The first rider to the top of the Via Santa Cristina often wins Strade Bianche because positioning is key on the final road through the centre of Renaissance Siena. It is vital to be first into the final right turn that leads into the descent to the finish in Piazza il Campo, as it's virtually impossible to come past a rival on the way down to the line.
The first rider into Piazza di Campo is greeted by the roar of the crowd and can celebrate as they hit the finish line at the lowest point of the stunning square outside the ancient town hall building and tower.
Zdenek Stybar wins the 2015 Strade Bianche in Siena's Piazza di Campo
Can anyone stop Deceuninck-QuickStep's winning streak?
RCS Sport have again invited 21 teams of seven riders to Strade Bianche with Vital Concept, Neri Sottoli and Nippo Vini Fantini the wildcard teams joining the 18 WorldTour squads on the start list.
Lotto Soudal have confirmed that Tiesj Benoot has recovered from his Omloop Het Nieuwsblad crash and will chase a second consecutive victory, with Tim Wellens giving the Belgian team two options and two possible winners.
Van Aert is also racing again after stepping up to WorldTour level with Jumbo-Visma for 2019, having finished his cyclo-cross season, but Bardet is absent after opting to ride Paris-Nice. A clash with the French stage race again divides the WorldTour peloton, but, on the whole, Paris-Nice appears to have lost out to its younger, one-day rival.
The week-long 'Race to the Sun' has still attracted former Strade Bianche winner Kwiatkowski, but not his Sky teammate and reigning Tour de France champion Geraint Thomas, who will line-up in Siena for Strade Bianche alongside expected team leader Gianni Moscon, with support from Salvatore Puccio, Diego Rosa and Eddie Dunbar.

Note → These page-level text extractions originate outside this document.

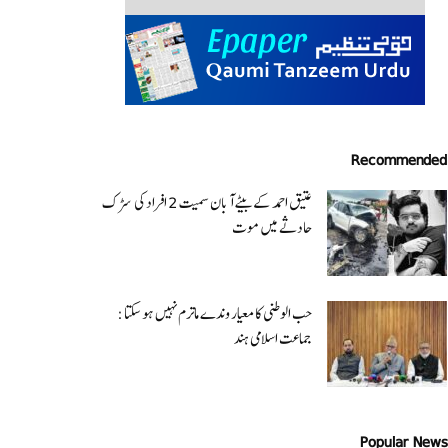
Recommended
عتیق احمد کے بیٹے آبان سمیت 2 افراد کی سڑک
حادثے میں موت
حب الوطنی کا معیار وندے ماترم نہیں ہو سکتا :
جماعت اسلامی ہند
Popular News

Vincenzo Nibali leads Bahrain-Merida, and Greg Van Avermaet can count on a solid CCC Team, while Alexey Lutsenko will be a danger in a strong Astana squad that also includes the in-form Davide Ballerini and Jakob Fuglsang.
Rafal Majka replaces Sagan as Bora-Hansgrohe's leader and the Polish rider will arguably have more chance of victory considering the hilly route. Bauke Mollema leads Trek-Segafredo, while Nicolas Roche and Sam Oomen lead Team Sunweb in a similar team strategy that favours the climbers over the muscle men of the cobbled Classics.

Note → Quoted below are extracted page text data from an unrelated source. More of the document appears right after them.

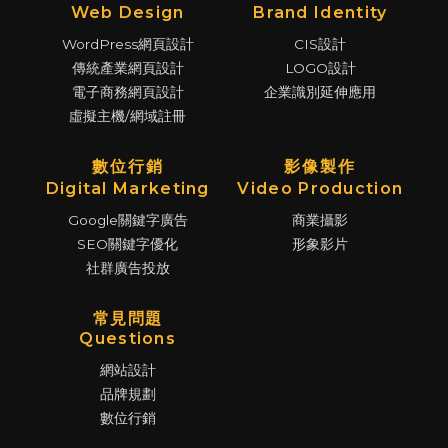
Web Design
Brand Identity
WordPress網頁設計
CIS設計
傳統產業網頁設計
LOGO設計
電子商務網頁設計
企業識別延伸應用
虛擬主機/網域註冊
數位行銷
影像製作
Digital Marketing
Video Production
Google關鍵字廣告
商業攝影
SEO關鍵字優化
形象影片
社群廣告投放
常見問題
Questions
網站設計
品牌規劃
數位行銷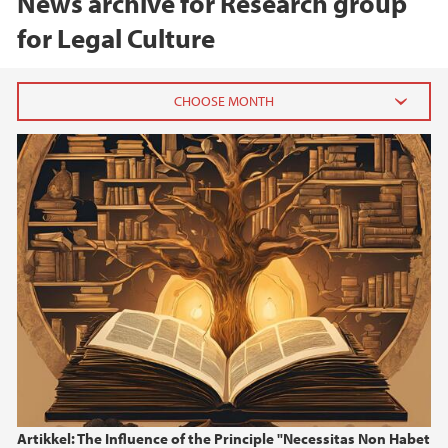
News archive for Research group
for Legal Culture
2024
November (3)
October (1)
June (2)
May (1)
April (2)
January (2)
2023
2022
Artikkel: The Influence of the Principle "Necessitas Non Habet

Fernando Gaviria will make his European season debut with UAE Team Emirates at Strade Bianche, even though teammate Rui Costa is more likely to be a contender, while Tadej Pogacar should definitely not be ignored after his Volta ao Algarve victory.

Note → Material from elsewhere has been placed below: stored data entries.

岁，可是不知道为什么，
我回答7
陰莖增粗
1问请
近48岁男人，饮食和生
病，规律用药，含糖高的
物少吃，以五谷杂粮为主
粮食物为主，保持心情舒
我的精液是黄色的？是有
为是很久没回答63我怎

Luke Durbridge and Denmark's Chris Juul-Jensen lead Mitchelton-Scott, with Juul-Jensen's compatriot Michael Valgren leading Dimension Data as he looks to find some early-spring form. An outsider? How about Stefan Küng (Groupama-FDJ), Toms Skujiņš (Trek-Segafredo) or Hugh Carthy (EF Education First)?
Of course, everyone will be watching Deceuninck-QuickStep to see how they race and who will emerge as their team leader. Alaphilippe makes his Strade Bianche debut and has trained at altitude after the Tour Colombia 2.1 race specifically to be on form between Strade Bianche and Milan-San Remo. Stybar, meanwhile, won Strade Bianche in 2015, and will wear number 61 as the team's leader after his impressive solo victory at the Omloop Het Nieuwsblad last weekend.
Belgian national champion Yves Lampaert is another option for Deceuninck-QuickStep, but we can expect Alaphilippe and Stybar to race each other to be first into the decisive break in the final 40km as much as they will race against their rivals. They are arguably strong enough to finish first and second.
Cyclingnews will be in Siena on Saturday for both the men's and women's editions of Strade Bianche, with a full race report, photo galleries and news from the race.